## AIM OF THE TASK
Scan the data. Collect each line that contains the word "Marvel".

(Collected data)
'''

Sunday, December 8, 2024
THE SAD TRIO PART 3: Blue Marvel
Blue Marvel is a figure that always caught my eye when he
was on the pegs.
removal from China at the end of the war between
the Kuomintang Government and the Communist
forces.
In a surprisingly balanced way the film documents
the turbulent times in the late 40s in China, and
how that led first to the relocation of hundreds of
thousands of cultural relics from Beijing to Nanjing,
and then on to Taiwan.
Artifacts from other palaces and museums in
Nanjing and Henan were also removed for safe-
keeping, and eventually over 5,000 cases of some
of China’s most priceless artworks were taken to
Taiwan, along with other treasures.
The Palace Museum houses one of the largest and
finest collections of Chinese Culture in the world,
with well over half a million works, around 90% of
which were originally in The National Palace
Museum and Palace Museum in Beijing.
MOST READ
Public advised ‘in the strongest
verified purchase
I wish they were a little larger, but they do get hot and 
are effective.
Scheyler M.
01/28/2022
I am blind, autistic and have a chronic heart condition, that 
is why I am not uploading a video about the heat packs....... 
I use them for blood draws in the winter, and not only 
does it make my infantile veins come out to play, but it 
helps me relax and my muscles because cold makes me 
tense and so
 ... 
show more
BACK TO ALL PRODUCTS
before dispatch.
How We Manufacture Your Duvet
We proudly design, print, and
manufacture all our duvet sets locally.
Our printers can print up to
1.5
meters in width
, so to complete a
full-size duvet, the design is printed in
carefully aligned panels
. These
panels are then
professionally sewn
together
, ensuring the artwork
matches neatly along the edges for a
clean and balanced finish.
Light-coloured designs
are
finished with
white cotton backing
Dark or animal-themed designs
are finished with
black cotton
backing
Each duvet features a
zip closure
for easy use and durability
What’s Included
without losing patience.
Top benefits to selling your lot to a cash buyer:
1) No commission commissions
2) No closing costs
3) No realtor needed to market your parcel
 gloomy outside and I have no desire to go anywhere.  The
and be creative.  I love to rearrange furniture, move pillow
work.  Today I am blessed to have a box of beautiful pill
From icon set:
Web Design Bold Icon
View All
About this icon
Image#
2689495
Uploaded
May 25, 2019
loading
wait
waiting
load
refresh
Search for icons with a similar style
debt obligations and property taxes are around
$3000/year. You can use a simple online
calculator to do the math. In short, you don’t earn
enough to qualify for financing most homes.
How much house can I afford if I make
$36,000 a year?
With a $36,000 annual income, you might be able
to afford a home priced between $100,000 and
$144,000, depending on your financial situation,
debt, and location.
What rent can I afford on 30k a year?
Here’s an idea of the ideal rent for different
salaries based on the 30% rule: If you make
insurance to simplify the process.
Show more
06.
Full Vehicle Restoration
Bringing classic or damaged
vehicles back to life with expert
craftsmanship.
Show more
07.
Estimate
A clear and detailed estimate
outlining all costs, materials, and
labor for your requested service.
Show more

'''

## OUTPUT FOR THIS EXERCISE
THE SAD TRIO PART 3: Blue Marvel
Blue Marvel is a figure that always caught my eye when he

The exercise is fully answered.